By Spence D., IGN for Men Senior Editor.
Originally posted at IGN for Men, November 17, 2000.

Andrew Vachss, for those unfamiliar with his name, is a best selling mystery/suspense novelist and child protection lawyer. He's highly regarded in both of his chosen career fields, universally respected (and perhaps even feared) by fellow lawyers and a literary force to be reckoned with, especially in terms of the crime/mystery/suspense genre.

Vachss' latest literary endeavor, Dead and Gone pits his longtime anti-hero Burke against a mastermind pedophile hell-bent on creating an empire where deviant earthly desires can be achieved without legal or moral ramifications. It's a whirlwind ride through a murkily unnerving underground where children are used, abused, kidnapped, brainwashed and, thanks to the vengeful Burke, ultimately avenged. If you've never read a Vachss book, it's as good a place as any to start.

In Part 1 of our interview with Mr.
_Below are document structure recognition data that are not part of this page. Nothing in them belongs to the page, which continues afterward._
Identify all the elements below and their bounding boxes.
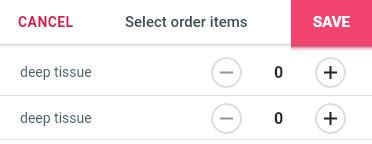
staticText: Select order items: [125, 13, 248, 31]
button[interactable]: [315, 103, 346, 134]
staticText: 0: [274, 63, 284, 82]
button[interactable]: deep tissue: [0, 48, 372, 96]
staticText: 0: [274, 109, 284, 128]
button[interactable]: CANCEL: [0, 0, 84, 44]
button[interactable]: deep tissue: [0, 96, 372, 140]
button[interactable]: [211, 57, 242, 88]
button[interactable]: [315, 57, 346, 88]
button[interactable]: SAVE: [291, 0, 372, 48]
button[interactable]: [211, 103, 242, 134]
staticText: CANCEL: [18, 14, 74, 30]
staticText: SAVE: [313, 13, 351, 31]
staticText: deep tissue: [20, 64, 92, 80]
staticText: deep tissue: [20, 110, 92, 126]
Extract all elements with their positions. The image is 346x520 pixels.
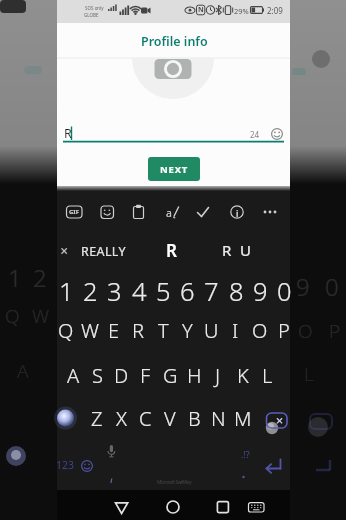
staticText: 3 [107,274,122,309]
button[interactable]: Y [162,304,212,356]
button[interactable]: I [210,304,260,356]
button[interactable] [246,496,268,518]
staticText: R [64,125,72,142]
button[interactable] [78,456,97,475]
staticText: GLOBE [84,12,99,18]
staticText: N [211,405,226,432]
button[interactable]: H [169,349,219,401]
staticText: P [278,317,290,344]
staticText: I [232,317,239,344]
button[interactable]: NEXT [148,157,200,181]
staticText: W [32,303,50,329]
button[interactable] [161,496,185,518]
button[interactable] [55,408,76,428]
button[interactable]: B [169,392,219,444]
staticText: Profile info [141,33,208,50]
staticText: L [304,361,314,387]
button[interactable]: N [193,392,243,444]
button[interactable] [228,203,246,221]
button[interactable]: R [148,227,195,273]
button[interactable]: 7 [183,260,239,323]
staticText: P [329,318,341,344]
button[interactable]: A [48,349,98,401]
button[interactable]: 3 [86,260,142,323]
staticText: 0 [325,270,339,303]
button[interactable] [195,203,213,221]
button[interactable]: GIF [50,200,98,224]
button[interactable]: 1 [38,260,94,323]
staticText: A [17,358,29,384]
staticText: 0 [277,274,292,309]
staticText: GIF [69,208,79,216]
button[interactable]: 2 [62,260,118,323]
button[interactable]: K [218,349,268,401]
staticText: 6 [180,274,195,309]
button[interactable] [110,496,134,518]
staticText: .!? [241,448,250,460]
staticText: X [116,405,127,432]
staticText: N [198,5,204,15]
button[interactable]: V [145,392,195,444]
staticText: 2 [33,261,47,294]
staticText: L [262,362,273,389]
staticText: G [163,362,178,389]
button[interactable]: J [193,349,243,401]
button[interactable] [130,203,148,221]
button[interactable]: D [96,349,146,401]
staticText: 8 [229,274,244,309]
button[interactable] [211,496,235,518]
button[interactable]: Q [41,304,91,356]
staticText: 5 [156,274,171,309]
staticText: 4 [132,274,147,309]
button[interactable]: L [242,349,292,401]
button[interactable]: 8 [208,260,264,323]
button[interactable]: a [148,196,189,229]
staticText: 24 [250,129,260,140]
staticText: 2 [83,274,98,309]
button[interactable]: 6 [159,260,215,323]
button[interactable] [268,125,286,143]
staticText: Z [91,405,103,432]
button[interactable]: 9 [232,260,288,323]
button[interactable]: 5 [135,260,191,323]
staticText: R [132,317,144,344]
staticText: SOS only [85,5,104,11]
button[interactable]: O [235,304,285,356]
button[interactable]: W [65,304,115,356]
button[interactable]: P [259,304,309,356]
button[interactable]: M [218,392,268,444]
button[interactable]: 0 [256,260,312,323]
button[interactable] [120,460,230,484]
staticText: Q [5,303,20,329]
button[interactable] [98,203,116,221]
staticText: 2:09 [267,5,283,16]
button[interactable]: 4 [111,260,167,323]
staticText: Y [182,317,193,344]
staticText: E [108,317,120,344]
button[interactable] [261,203,279,221]
button[interactable]: X [96,392,146,444]
button[interactable]: S [72,349,122,401]
button[interactable]: R [113,304,163,356]
staticText: O [252,317,268,344]
button[interactable]: REALLY [51,233,156,270]
staticText: W [81,317,99,344]
staticText: 1 [59,274,74,309]
button[interactable]: C [120,392,170,444]
button[interactable]: T [138,304,188,356]
button[interactable]: G [145,349,195,401]
staticText: O [298,318,313,344]
button[interactable]: U [186,304,236,356]
button[interactable]: 123 [34,448,96,481]
staticText: Q [58,317,74,344]
button[interactable] [264,410,288,430]
button[interactable]: E [89,304,139,356]
button[interactable]: F [120,349,170,401]
button[interactable]: .!? [217,439,274,469]
staticText: 7 [204,274,219,309]
button[interactable]: Z [72,392,122,444]
button[interactable] [100,442,122,460]
button[interactable] [262,456,288,476]
staticText: 9 [296,270,310,303]
button[interactable]: R [204,229,249,271]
Vachss, IGN For Men Senior Editor Spence D. engaged in an inner eye opening dialogue with the man. Here in Part 2 Spence and Andrew continue their discussion, delving more into the mind of the man behind Burke.

(Be sure to peep Andrew Vachss' official website, The Zero, too).
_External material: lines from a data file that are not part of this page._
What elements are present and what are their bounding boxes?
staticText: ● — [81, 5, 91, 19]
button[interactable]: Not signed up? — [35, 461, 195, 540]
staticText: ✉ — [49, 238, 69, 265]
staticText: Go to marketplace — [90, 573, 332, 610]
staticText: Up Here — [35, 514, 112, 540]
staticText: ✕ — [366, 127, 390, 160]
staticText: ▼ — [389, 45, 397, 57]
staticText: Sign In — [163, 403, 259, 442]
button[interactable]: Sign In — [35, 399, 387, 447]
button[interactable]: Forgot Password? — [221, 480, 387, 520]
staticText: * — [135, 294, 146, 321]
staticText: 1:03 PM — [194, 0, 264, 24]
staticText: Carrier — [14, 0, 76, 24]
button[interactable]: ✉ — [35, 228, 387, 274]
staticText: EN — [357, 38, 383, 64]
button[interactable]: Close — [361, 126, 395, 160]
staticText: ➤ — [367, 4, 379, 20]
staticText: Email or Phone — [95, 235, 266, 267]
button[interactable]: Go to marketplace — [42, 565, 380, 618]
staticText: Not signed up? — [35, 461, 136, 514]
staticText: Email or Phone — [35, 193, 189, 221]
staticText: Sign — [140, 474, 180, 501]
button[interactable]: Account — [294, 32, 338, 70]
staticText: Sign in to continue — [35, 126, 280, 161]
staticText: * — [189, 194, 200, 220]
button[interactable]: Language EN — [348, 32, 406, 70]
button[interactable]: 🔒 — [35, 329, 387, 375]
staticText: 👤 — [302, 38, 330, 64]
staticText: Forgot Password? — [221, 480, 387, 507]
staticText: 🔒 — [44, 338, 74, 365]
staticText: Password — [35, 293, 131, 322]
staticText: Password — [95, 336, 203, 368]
IGN4M: A word that comes up in regards to your writing is the word 'propaganda.' Do you truly see your fiction, such as the Burke novels, as being propaganda?

AV: If propaganda means to try and change people's perspective, give them information they didn't have, and hope to influence the way they access material from then on, then that's what I am, a propagandist.

IGN4M: How come you haven't made any inroads into Hollywood? I mean I haven't really heard any buzz about any of your material being given the screenwriting treatment.

AV: Everything I've ever written has been optioned by Hollywood or purchased outright. I've never not had something under contract to Hollywood, including right now. They've hired directors, they've commissioned screenplays, they've done all that stuff, but they've never produced a shooting script that all parties could say "Yeah that's it."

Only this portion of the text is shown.